Tom Mix and Bessie Eyton in Colin Campbell's In the Days of the Thundering Herd (1914)
Although the full five-reel film apparently still exists, the print generally available is a three-reel re-issued version in poor condition that inevitably impacts one’s enjoyment. Despite this, the film’s limitless energy shines through the scuffs and scratches. It also shows that the familiar tropes of the long-form Western were firmly in place even then: gold prospectors, stampedes, marauding Indians who speak pidgin English (“take um camp!”) and encircle wagon trains – all are crammed into his breathless adventure.
Mix plays Tom Mingle, a Pony Express rider who travels with his fiancée to California after delivering a letter to her from her father that is filled with gold dust and beseeching her to follow him there. Unfortunately, the wagon train they join - and which votes Tom its wagon master - is attacked by Indians.

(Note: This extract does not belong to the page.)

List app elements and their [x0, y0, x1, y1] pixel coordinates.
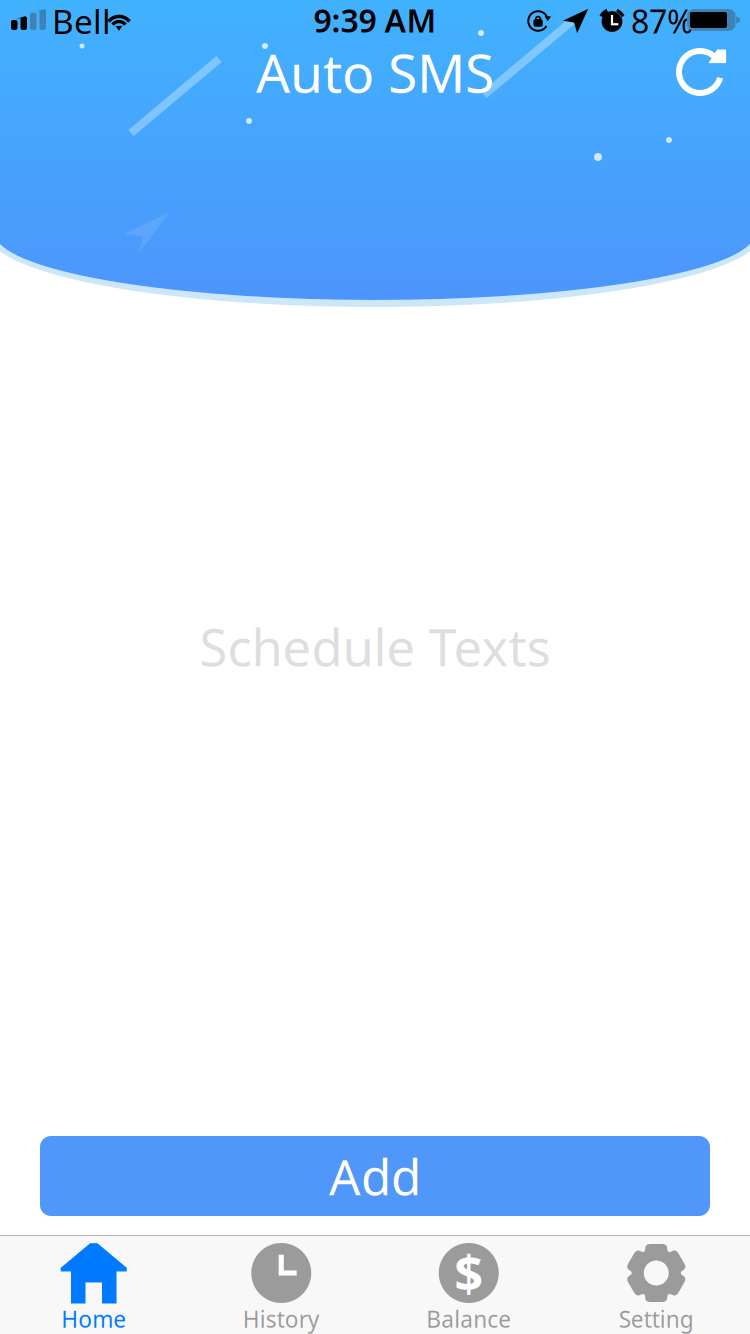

Director Colin Campbell shot much of the film at a 7,000-acre buffalo ranch in Pawnee, Oklahoma, owned by Gordon W. Lillie, a Wild West showman known professionally as Pawnee Bill, making use of what Lillie claimed was the largest buffalo herd in existence. The crew found Native Americans within Oklahoma to play the marauding Indians, but had to manufacture their teepees in Chicago and truck them to the ranch. Selig reportedly insisted that they spare no expense to “give an accurate glimpse of life” in the mid-19th Century West, demanding “historical correctness, both in incidents and detail.”
Wheeler Oakman, who would become a mainstay of low-budget Westerns later in life, plays an Indian chief here, but Native American actress Red Wing plays the squaw who helps Mix and Eyton escape from their captors. Born Lilian St. Cyr, she also co-starred in Cecil B. DeMille’s The Squaw Man – the first feature made in Hollywood – in the same year. In the Days of the Thundering Herd also marked one of the last appearances of Old Blue, the faithful horse who had accompanied Mix on over 50 of his screen adventures. Mix finally put him out to pasture and replaced him with a new friend, Tony, who would become even more familiar to western fans than his predecessor. Old Blue lived another eighteen years, dying in 1932. He was interred in Mixville, the set on which Mix shot many of his films. Mix had a wooden pillar with a projecting beam placed over Old Blue’s grave so that he could hang a wreath of flowers over his old partner’s final resting place.
James S. McQuade, writing for the Moving Picture World, stated, “The five reels teem with action and radiate with atmosphere of the old days with a vividness that can be felt. One is translated from the wonders of modern days to the old Santa Fe trail and the long, winding lane of “prairie schooners” headed towards the setting sun.”